Modeling events through entity snapshotting

18 January 2015  •  Alex Dean

At Snowplow we spend a lot of time thinking about how to model events. As businesses re-orient themselves around event streams under the Unified Log model, it becomes ever more important to properly model those event streams. After all: “garbage in” means “garbage out”: deriving business value from events is hugely dependent on modeling those events correctly in the first place.

Our focus at Snowplow has been on defining a semantic model for events: one that is built around the intrinsic properties found across all events. A semantic model helps to prevent business and technology assumptions from leaking into the event stream. This works to guard against outdated assumptions becoming “fossilized” in the event stream, and helps to make those streams significantly less brittle - and easier to evolve - over time.

We proposed an initial model for Snowplow events in our August 2013 blog post, Towards universal event analytics - building an event grammar. We have since discussed this approach with many interested parties, and have been pleased to follow other explorations of the topic, for example Carmen Madiros’ Lego Data Layer blog post series. I’ve also made heavy use of this proposed event grammar in my book, Unified Log Processing.
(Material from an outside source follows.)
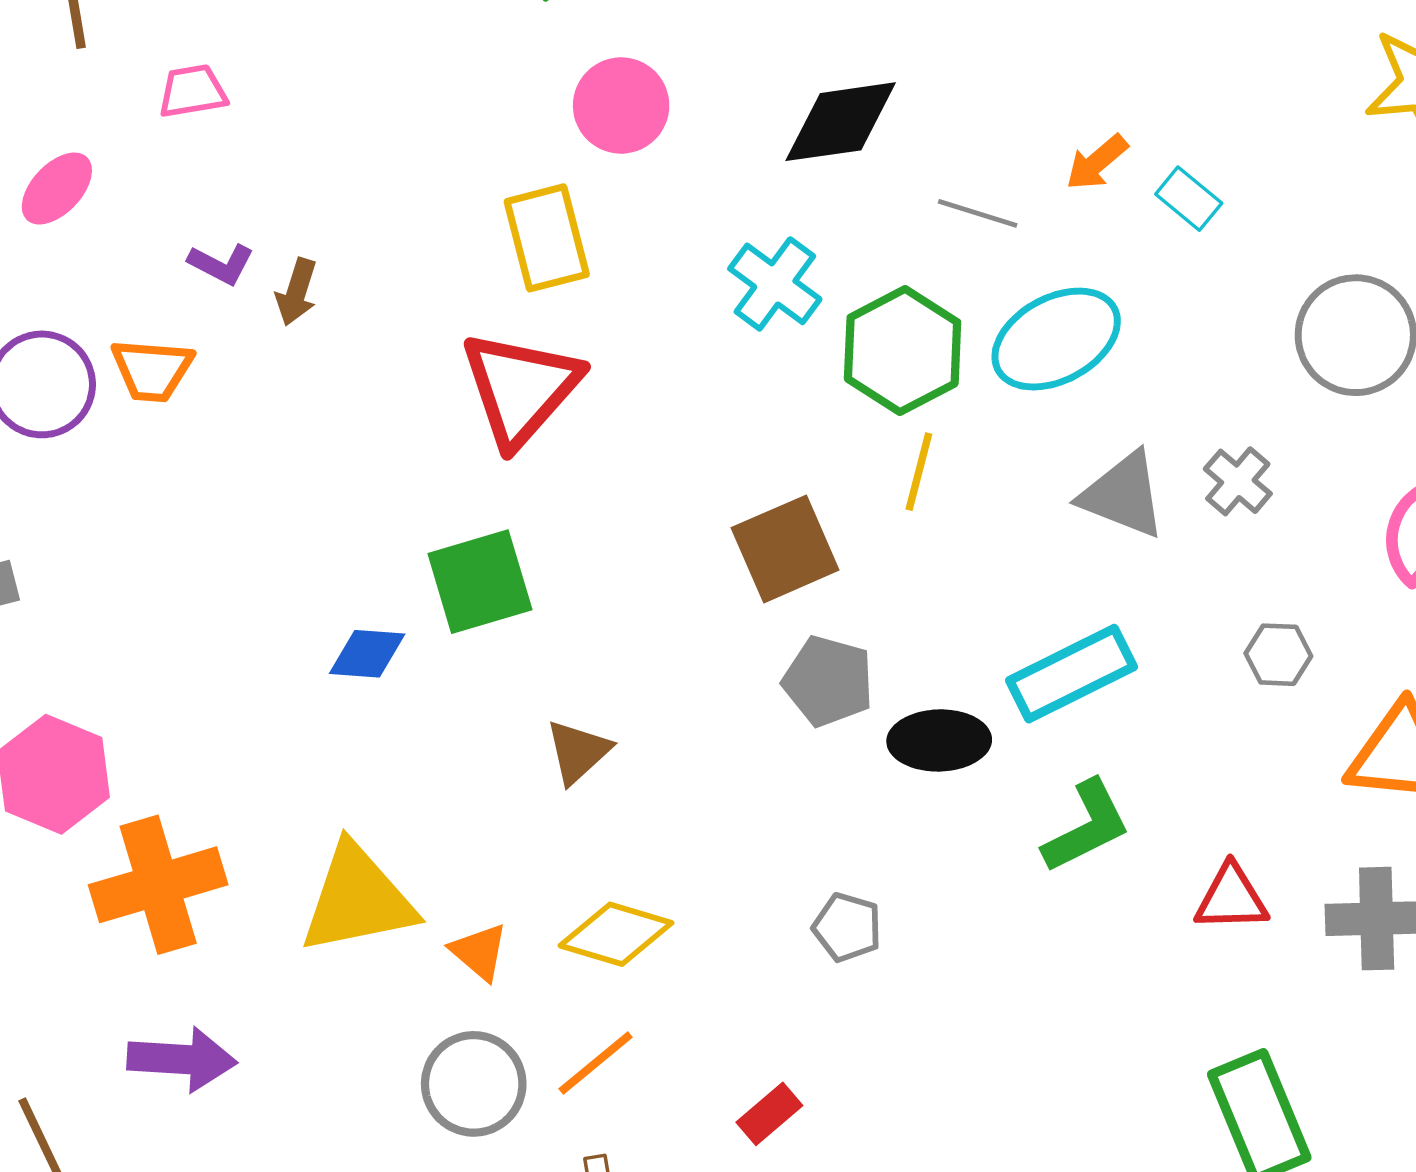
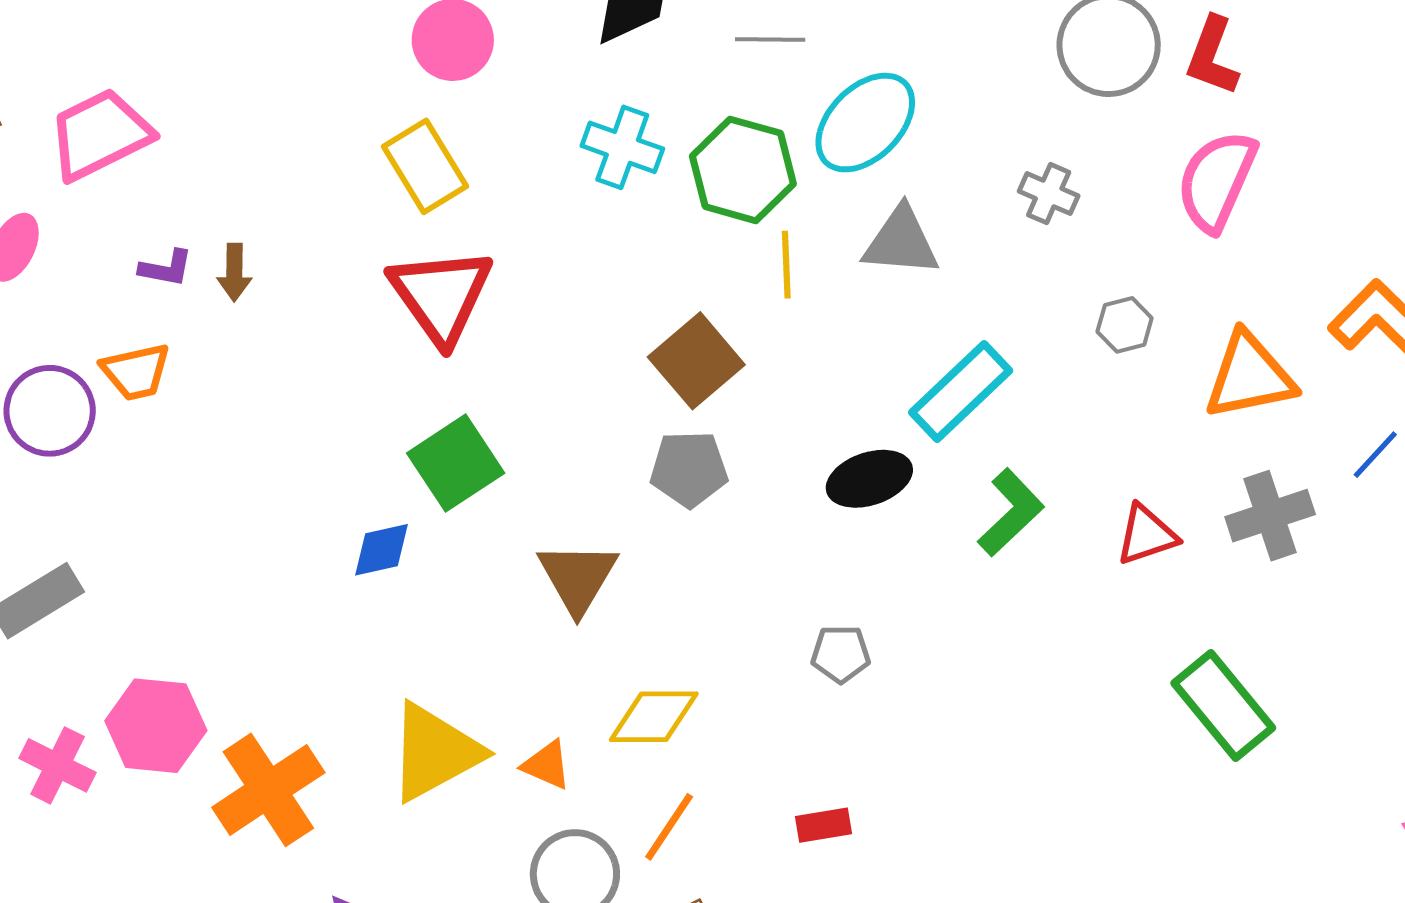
pink trapezoid: (192, 91) -> (100, 134), size x1.8
gray triangle: (1123, 495) -> (901, 242), moved
gray pentagon: (828, 681) -> (689, 469), moved
brown triangle: (578, 752) -> (578, 577), size x1.4
red rectangle: (769, 1114) -> (823, 825), turned 48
The semantic approach seems to have resonated widely.

However, our thinking has evolved from our original event grammar proposal in one important aspect. During the 18 months elapsed since that blog post, we have been exposed to many more event streams defined by many more customers, and we have also had the chance to experiment with aspects of the event grammar through Snowplow’s own unstructured events, its custom contexts and more generally with our new Iglu project. What we have learnt from all this can be summed up like so:

An event is anything that we can observe occurring at a particular point in time. Each event is recorded as the set of relevant entities as they stood at that point in time

This statement may seem unrelated - perhaps even contradictory - to our original definition of an event grammar with six dedicated “slots” containing: Subject, Verb, Object, Indirect Object, Prepositional Object and Context. In fact, they are closely related and broadly complementary, and understanding the role of entities in events should allow us to derive a “version 2” of our event grammar which is significantly simpler and also more powerful.

In the rest of this blog post, we will cover the following:

  1. Introduce what we mean by entities
  2. Explore how entities change over time
  3. Review how our databases handle time
  4. Propose an approach based on entity snapshotting
  5. Revise our event grammar
  6. Represent our event grammar in JSON
  7. Draw some conclusions

What is an entity? In event modeling terms, an entity is a thing or object which is somehow relevant to the event that we are observing. For example, in the sentence “I watched Gravity at my local theatre”, myself, the movie and the movie theatre are all entities:

img-entities

We use the word “entity” because the word “object” is too loaded - it has too many connotations from Object-Oriented Programming (OOP), and it also has a separate grammatical meaning in terms of the “subject” of a verb versus the “object” of a verb.

Entities are everywhere in software. MySQL tables, backbone.js models, Protocol Buffers, JSONs, Plain Old Java Objects, XML documents, Haskell records - as programmers we spend an inordinate amount of time working with the entities that matter to our systems. It is no coincidence that these entities play a huge role in the events which occur in and around our software too.

There is a lot of confusion around the role of entities within events - even to the extent of one analytics company arguing that entity data is completely distinct from event data. In fact nothing could be further from the truth - as we’ll soon see, our events consist of almost nothing but entities. But before we look at the event-entity relationship, we need to understand how entities interact with time.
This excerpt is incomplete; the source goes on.